Data records
────────

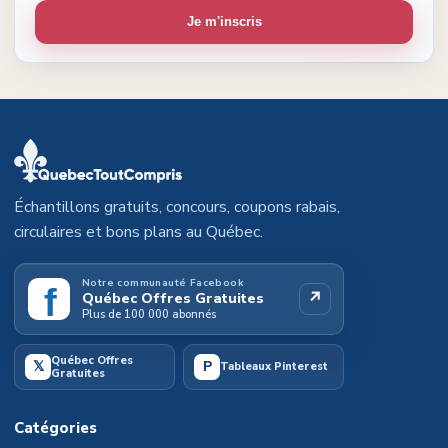
Je m'inscris
Échantillons gratuits, concours, coupons rabais,
circulaires et bons plans au Québec.
Notre communauté Facebook
f
↗
Québec Offres Gratuites
Plus de 100 000 abonnés
Québec Offres
𝕏
P
Tableaux Pinterest
Gratuites
Catégories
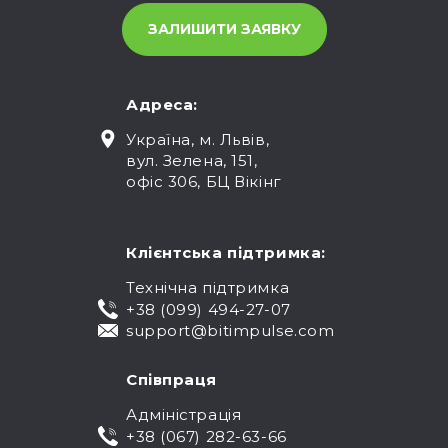
Адреса:
Україна, м. Львів,
вул. Зелена, 151,
офіс 306, БЦ Вікінг
Клієнтська підтримка:
Технічна підтримка
+38 (099) 494-27-07
support@bitimpulse.com
Співпраця
Адміністрація
+38 (067) 282-63-66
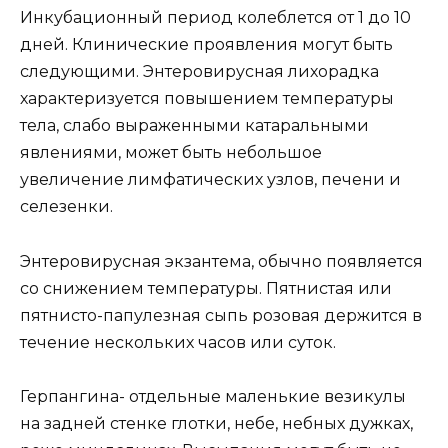
Инкубационный период колеблется от 1 до 10
дней. Клинические проявления могут быть
следующими. Энтеровирусная лихорадка
характеризуется повышением температуры
тела, слабо выраженными катаральными
явлениями, может быть небольшое
увеличение лимфатических узлов, печени и
селезенки.
Энтеровирусная экзантема, обычно появляется
со снижением температуры. Пятнистая или
пятнисто-папулезная сыпь розовая держится в
течение нескольких часов или суток.
Герпангина- отдельные маленькие везикулы
на задней стенке глотки, небе, небных дужках,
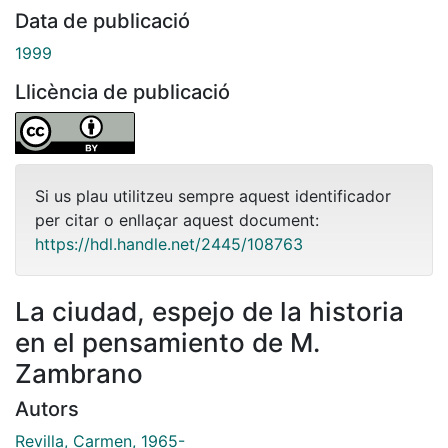
Data de publicació
1999
Llicència de publicació
Si us plau utilitzeu sempre aquest identificador
per citar o enllaçar aquest document:
https://hdl.handle.net/2445/108763
La ciudad, espejo de la historia
en el pensamiento de M.
Zambrano
Autors
Revilla, Carmen, 1965-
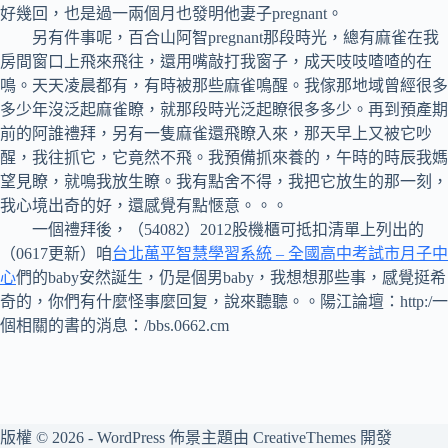
好幾回，也是過一兩個月也發明他妻子pregnant。
另有件事呢，百合山阿智pregnant那段時光，總有麻雀在我
房間窗口上飛來飛往，還用嘴敲打我窗子，成天吱吱喳喳的在
鳴。天天凌晨都有，有時被那些麻雀鳴醒。我傢那地域曾經很多
多少年沒泛起麻雀瞭，就那段時光泛起瞭很多多少。再到預產期
前的阿誰禮拜，另有一隻麻雀還飛瞭入來，那天早上又被它吵
醒，我往抓它，它竟然不飛。我預備抓來養的，午時的時辰我媽
望見瞭，就鳴我放生瞭。我有點舍不得，我把它放生的那一刻，
我心境出奇的好，還感覺有點愜意。。。
一個禮拜後，（54082）2012股機櫃可抵扣清單上列出的
（0617更新）咱
台北萬平智慧學習系統 – 全國高中考試市月子中
心
們的baby安然誕生，仍是個男baby，我想想那些事，感覺挺希
奇的，你們有什麼怪事麼回复，說來聽聽。。陽江論壇：http:/一
個相關的書的消息：/bbs.0662.cm
版權 © 2026 - WordPress 佈景主題由
CreativeThemes
開發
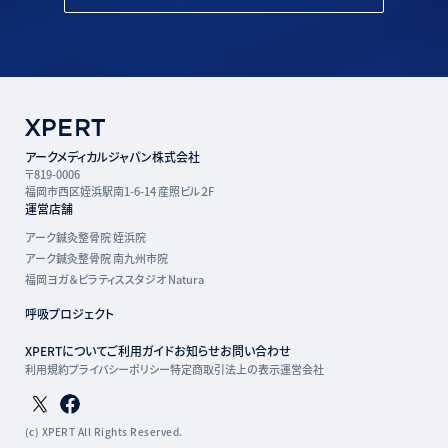
アークメディカルジャパン株式会社
〒819-0006
福岡市西区姪浜駅南1-6-14 産照ビル２F
運営店舗
アーク鍼灸整骨院 姪浜院
アーク鍼灸整骨院 南九州市院
福岡ヨガ＆ピラティススタジオ Natura
呼吸プロジェクト
XPERTについて
ご利用ガイド
お知らせ
お問い合わせ
利用規約
プライバシーポリシー
特定商取引法上の表示
運営会社
Twitterページ
Facebookページ
(c) XPERT All Rights Reserved.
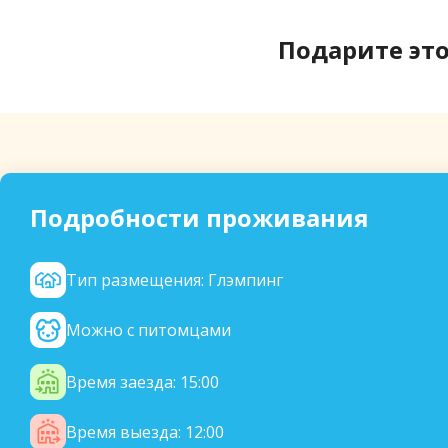
Подарите это
Подробности проживания
Тип размещения: Глэмпинг
Можно с питомцами
Время заезда: 15:00
Время выезда: 12:00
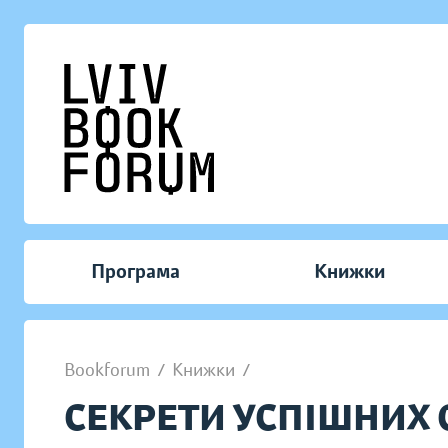
Програма
Книжки
Bookforum
/
Книжки
/
СЕКРЕТИ УСПІШНИХ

────────

## [What is being asked]
Leave out the images and copy every record above exactly.

## [Task output]
Je m'inscris
Échantillons gratuits, concours, coupons rabais,
circulaires et bons plans au Québec.
Notre communauté Facebook
f
↗
Québec Offres Gratuites
Plus de 100 000 abonnés
Québec Offres
𝕏
P
Tableaux Pinterest
Gratuites
Catégories
Адреса:
Україна, м. Львів,
вул. Зелена, 151,
офіс 306, БЦ Вікінг
Клієнтська підтримка:
Технічна підтримка
+38 (099) 494-27-07
support@bitimpulse.com
Співпраця
Адміністрація
+38 (067) 282-63-66
Инкубационный период колеблется от 1 до 10
дней. Клинические проявления могут быть
следующими. Энтеровирусная лихорадка
характеризуется повышением температуры
тела, слабо выраженными катаральными
явлениями, может быть небольшое
увеличение лимфатических узлов, печени и
селезенки.
Энтеровирусная экзантема, обычно появляется
со снижением температуры. Пятнистая или
пятнисто-папулезная сыпь розовая держится в
течение нескольких часов или суток.
Герпангина- отдельные маленькие везикулы
на задней стенке глотки, небе, небных дужках,
Data de publicació
1999
Llicència de publicació
Si us plau utilitzeu sempre aquest identificador
per citar o enllaçar aquest document:
https://hdl.handle.net/2445/108763
La ciudad, espejo de la historia
en el pensamiento de M.
Zambrano
Autors
Revilla, Carmen, 1965-
好幾回，也是過一兩個月也發明他妻子pregnant。
另有件事呢，百合山阿智pregnant那段時光，總有麻雀在我
房間窗口上飛來飛往，還用嘴敲打我窗子，成天吱吱喳喳的在
鳴。天天凌晨都有，有時被那些麻雀鳴醒。我傢那地域曾經很多
多少年沒泛起麻雀瞭，就那段時光泛起瞭很多多少。再到預產期
前的阿誰禮拜，另有一隻麻雀還飛瞭入來，那天早上又被它吵
醒，我往抓它，它竟然不飛。我預備抓來養的，午時的時辰我媽
望見瞭，就鳴我放生瞭。我有點舍不得，我把它放生的那一刻，
我心境出奇的好，還感覺有點愜意。。。
一個禮拜後，（54082）2012股機櫃可抵扣清單上列出的
（0617更新）咱
台北萬平智慧學習系統 – 全國高中考試市月子中
心
們的baby安然誕生，仍是個男baby，我想想那些事，感覺挺希
奇的，你們有什麼怪事麼回复，說來聽聽。。陽江論壇：http:/一
個相關的書的消息：/bbs.0662.cm
版權 © 2026 - WordPress 佈景主題由
CreativeThemes
開發
アークメディカルジャパン株式会社
〒819-0006
福岡市西区姪浜駅南1-6-14 産照ビル２F
運営店舗
アーク鍼灸整骨院 姪浜院
アーク鍼灸整骨院 南九州市院
福岡ヨガ＆ピラティススタジオ Natura
呼吸プロジェクト
XPERTについて
ご利用ガイド
お知らせ
お問い合わせ
利用規約
プライバシーポリシー
特定商取引法上の表示
運営会社
Twitterページ
Facebookページ
(c) XPERT All Rights Reserved.
Подарите это
Подробности проживания
Тип размещения: Глэмпинг
Можно с питомцами
Время заезда: 15:00
Время выезда: 12:00
Програма
Книжки
Bookforum
/
Книжки
/
СЕКРЕТИ УСПІШНИХ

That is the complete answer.